В сущности, он попался в ловушку в тот момент, когда начал лечить паломников. Когда он добрался до Иерусалима, было уже поздно, он уже не мог оставить братьев своих – евреев и кузенов-арабов без той помощи, которую оказывал русским, а приступив к делу, сорвался в бездонную пропасть, и с тех пор до сего дня у него нет иного выбора, кроме как вычищать всевозможную заразу, добирающуюся до него из самых глухих углов Леванта. У него, в сущности, не было выхода, однако когда ему хотелось слегка позлить Берла, он всю вину возлагал на него. Если бы Берл не пристал к нему, он вовремя вернулся бы в Европу и развлекался бы в Париже, но Берлу удалось пристать к нему в тот миг, когда он вступил в Иерусалим в обществе паломников. Когда Береле обратил взор свой на паломников в лохмотьях, сидевших на Русском подворье и с аппетитом подкреплявших сердце свое корками заплесневелого хлеба, приправленными водою, он сказал молодому доктору Ландау:
– Лишь Иисуса Навина не достает здесь. Я всегда говорил, что Иисуса Навина нам недостает здесь.

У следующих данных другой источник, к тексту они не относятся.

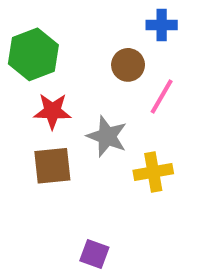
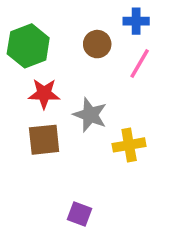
brown circle: (128, 65) -> (97, 44), moved
pink line: (162, 96) -> (140, 64), moved

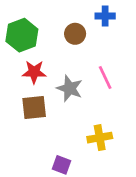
pink line: (140, 64) -> (105, 77), moved, turned -55
yellow cross: (129, 145) -> (100, 138), moved

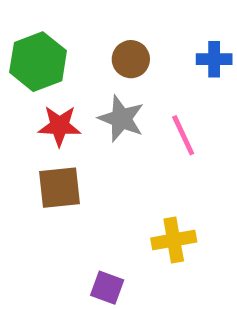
blue cross: (105, 16) -> (214, 59), moved
gray star: (70, 88) -> (121, 119), moved

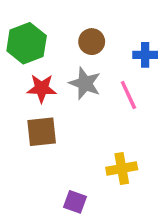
blue cross: (214, 59) -> (145, 55), moved

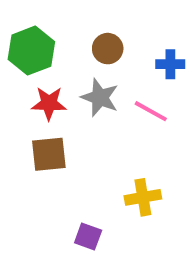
pink line: (128, 95) -> (151, 111), turned -36

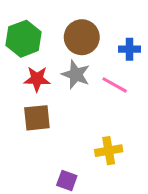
brown circle: (108, 49) -> (82, 37), size x1.5

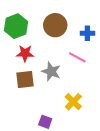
gray star: (76, 75) -> (51, 71), moved
yellow cross: (109, 151) -> (73, 102), turned -36

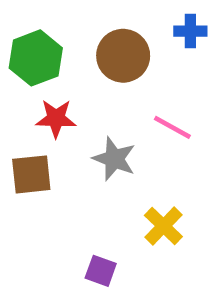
blue cross: (87, 33) -> (190, 31), moved
brown square: (25, 80) -> (31, 174), moved

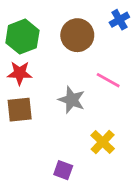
blue cross: (190, 31) -> (119, 20), turned -30
red star: (56, 118) -> (20, 73), moved

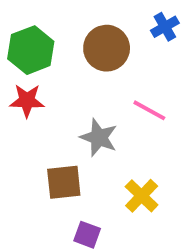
brown square: (20, 110) -> (64, 182), moved

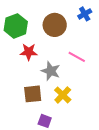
red star: (27, 101) -> (29, 52), moved
yellow cross: (142, 196) -> (63, 95), moved

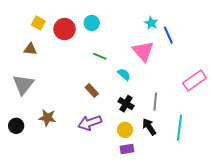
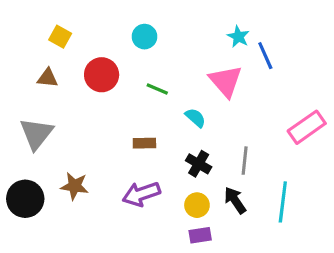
red circle: (65, 29) -> (102, 75), moved
brown rectangle: (92, 91) -> (144, 143), turned -48
black circle: (16, 126) -> (25, 199), size x1.5

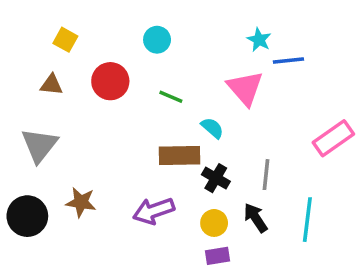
blue line: (265, 56) -> (288, 60), turned -72
brown rectangle: (144, 143) -> (179, 156), moved, size x1.6

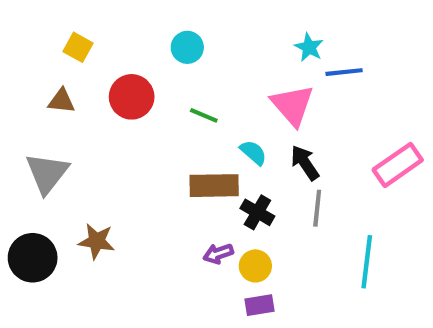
purple arrow: (154, 211) -> (218, 254), moved, size x0.6
black arrow: (256, 218) -> (305, 163), moved

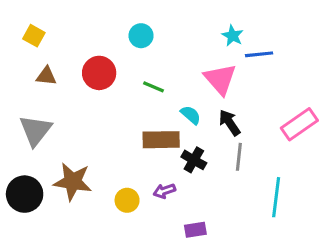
yellow square: (78, 47) -> (34, 36), moved
brown star: (97, 241) -> (73, 182), size x1.4
yellow circle: (255, 266) -> (127, 200), moved

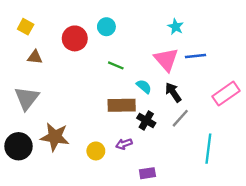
blue line: (259, 54) -> (195, 56), moved
red circle: (99, 73) -> (75, 38), moved
gray line: (239, 157) -> (180, 118), turned 36

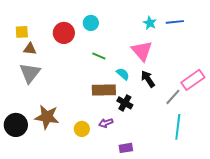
yellow square: (26, 27) -> (22, 32), moved, turned -32
blue line: (195, 56) -> (175, 22), moved
gray triangle: (27, 98) -> (30, 73), moved
gray line: (180, 118) -> (173, 97), moved

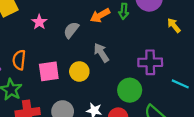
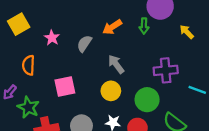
green arrow: (124, 11) -> (144, 26), moved
orange semicircle: (19, 60) -> (29, 65), moved
yellow circle: (79, 71) -> (111, 91), moved

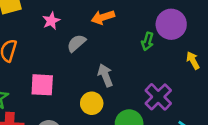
orange arrow: (112, 27) -> (103, 17), moved
pink star: (52, 38) -> (51, 21), moved
purple cross: (166, 70) -> (158, 97), turned 35

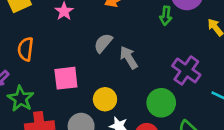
gray semicircle: (76, 43) -> (103, 43), moved
yellow circle: (92, 103) -> (105, 99), moved

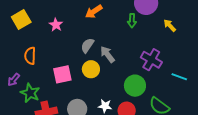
yellow circle: (105, 99) -> (91, 69), moved

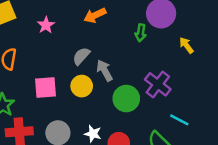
cyan line: (179, 77) -> (179, 120), moved
green circle: (135, 86) -> (126, 99), moved

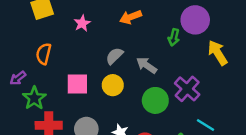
yellow arrow: (186, 45) -> (218, 53), size x1.5
gray arrow: (105, 70) -> (147, 65), moved, turned -30

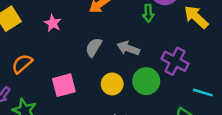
orange semicircle: (44, 54) -> (22, 64), turned 50
yellow circle: (113, 85) -> (112, 84), moved

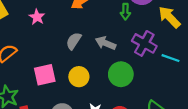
purple cross: (175, 61) -> (144, 43), moved
yellow circle: (112, 84) -> (79, 77), moved
cyan line: (203, 93) -> (171, 58), moved

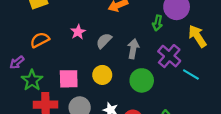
pink star: (37, 17) -> (78, 32), moved
gray arrow: (106, 43) -> (133, 49), turned 66
pink square: (45, 75) -> (69, 79), moved

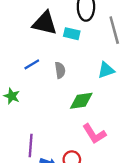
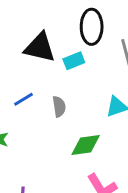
cyan rectangle: (72, 34) -> (74, 61), turned -35

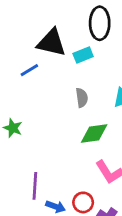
blue line: (24, 99) -> (29, 70), moved
gray semicircle: (59, 107) -> (82, 98), moved

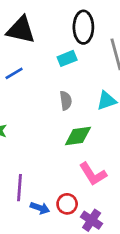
black triangle: (51, 43) -> (21, 30), moved

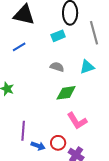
gray semicircle: (66, 101) -> (57, 67), turned -64

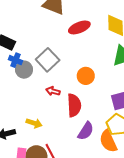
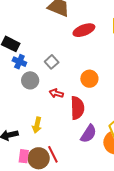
gray square: (48, 60) -> (52, 62), size x0.6
gray circle: (24, 70) -> (30, 80), moved
yellow arrow: (34, 123) -> (37, 125), turned 84

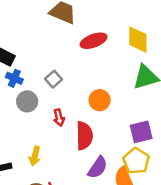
red arrow: (56, 93) -> (59, 118), turned -120

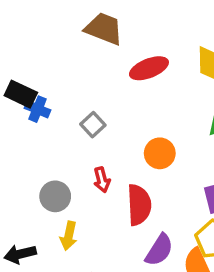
blue cross: (14, 78) -> (37, 109), moved
gray circle: (27, 101) -> (55, 196), moved

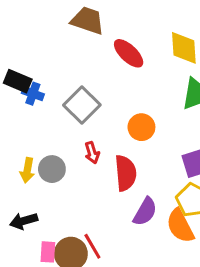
red ellipse: (149, 68) -> (129, 53), turned 68
gray square: (93, 125) -> (82, 105), size x1.6
yellow arrow: (69, 236) -> (27, 170), moved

Тот посмотрел на тощего и обношенного паренька, сидевшего, скрючившись, на гигантской колонне, вырубленной в стене и остававшейся лежать так, как ее бросили, треснувшую, еще во времена Ирода. Посмотрел и не понял его. Костлявой рукой с длинными нервными пальцами Береле указал на паломников и начал произносить наизусть, словно читал по одному ему лишь видимой открытой книге:
– Лишь Иисуса Навина недостает здесь, дабы встали сии и сказали ему: «Из весьма далекой страны пришли рабы твои во имя Господа, Бога твоего, ибо мы слышали славу Его и все, что сделал Он в Египте. И все, что сделал Он двум царям Аморрейским, которые по ту сторону Иордана, Ситону, царю Есевонскому, и Огу, царю Васанскому, который в Астарофе. Старейшины наши и все жители нашей земли сказали нам, говоря: возьмите в руки ваши хлеба на дорогу, и пойдите навстречу им, и скажите им: мы рабы ваши, так заключите с нами союз. Хлеб сей из домов наших взяли мы теплый в тот день, когда пошли к вам, а теперь вот он сделался сухой и заплесневелый, и эти мехи с вином, которые мы налили новые, вот изорвались, и эта одежда наша и обувь наша обветшала от весьма дальней дороги». Явственно вижу я, что настало время тебе поучить немного Библию, а ты видишь, что я нуждаюсь в заработке, посему отныне и впредь буду я твоим учителем Писания. Мы начнем с книги Иисуса Навина.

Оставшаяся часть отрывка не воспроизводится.